Sidney Schmeltz

Personal information
- Full name: Sidney Schmeltz
- Date of birth: 8 June 1989 (age 36)
- Place of birth: Nieuwegein, Netherlands
- Height: 1.78 m (5 ft 10 in)
- Position: Winger

Team information
- Current team: Al-Ahli Manama

Youth career
- SV Geinoord
- RKC Waalwijk

Senior career*
- Years: Team / Apps / (Gls)
- 2008–2010: Willem II / 5 / (0)
- 2010–2011: Almere City / 33 / (4)
- 2011–2012: Sparta Rotterdam / 22 / (2)
- 2012–2013: SC Veendam / 26 / (2)
- 2013–2014: Oldham Athletic / 17 / (0)
- 2014: → Shrewsbury Town (loan) / 4 / (0)
- 2014: Hartlepool United / 5 / (0)
- 2015: Petrojet / 1 / (1)
- 2015–2016: Magreb '90 / 8 / (0)
- 2016–: Al-Ahli Manama / 0 / (0)

= Sidney Schmeltz =

Dutch footballer

Sidney Schmeltz (born 8 June 1989) is a Dutch footballer who currently plays for Al-Ahli Manama.
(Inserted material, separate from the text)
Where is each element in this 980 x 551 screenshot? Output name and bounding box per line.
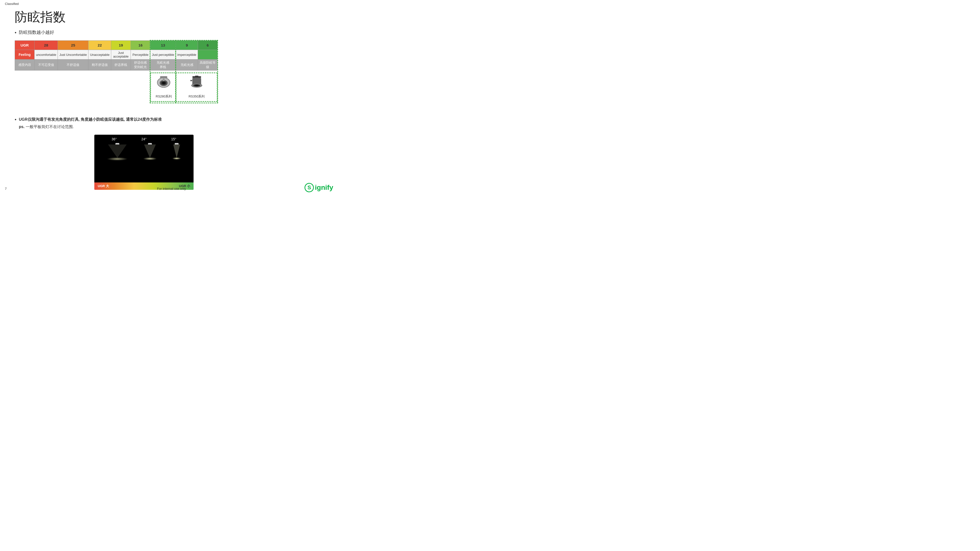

He is a convert to Islam.

Schmeltz started his career with SV Geinoord in Nieuwegein, but was scouted by RKC Waalwijk on early age. August 2008 he switched to Willem II Tilburg. Despite he was not allowed to play yet, he made his debut for the Willem II reserve squad in a cup-match against RKC Waalwijk. Therefore, the Royal Dutch Football Association (KNVB) decided to play a rematch.

On 19 April 2009 Schmeltz made his first appearance in the Willem II First Squad in the home-match against ADO Den Haag (3–3), as a substitute for Sergio Zijler. Schmeltz appeared in the starting line-up for the first time two weeks later against Roda JC (0–1 win).

In August 2010, Schmeltz was signed by Almere City in a one-year deal. He left City after one season to play for Sparta Rotterdam, but was released despite an ongoing contract in the summer after it. He signed with SC Veendam, but became a free agent after the club's bankruptcy in March 2013.

In June 2013, Schmeltz signed a three-year deal with League One side Oldham Athletic.

On 10 January 2014, Schmeltz joined Shrewsbury Town on loan until the end of the season, making his debut the following day against Milton Keynes Dons. Schmeltz had his contract terminated with immediate effect in February 2014.

Schmeltz joined Hartlepool United on 31 October 2014 on a short-term deal and was released at the end of the year.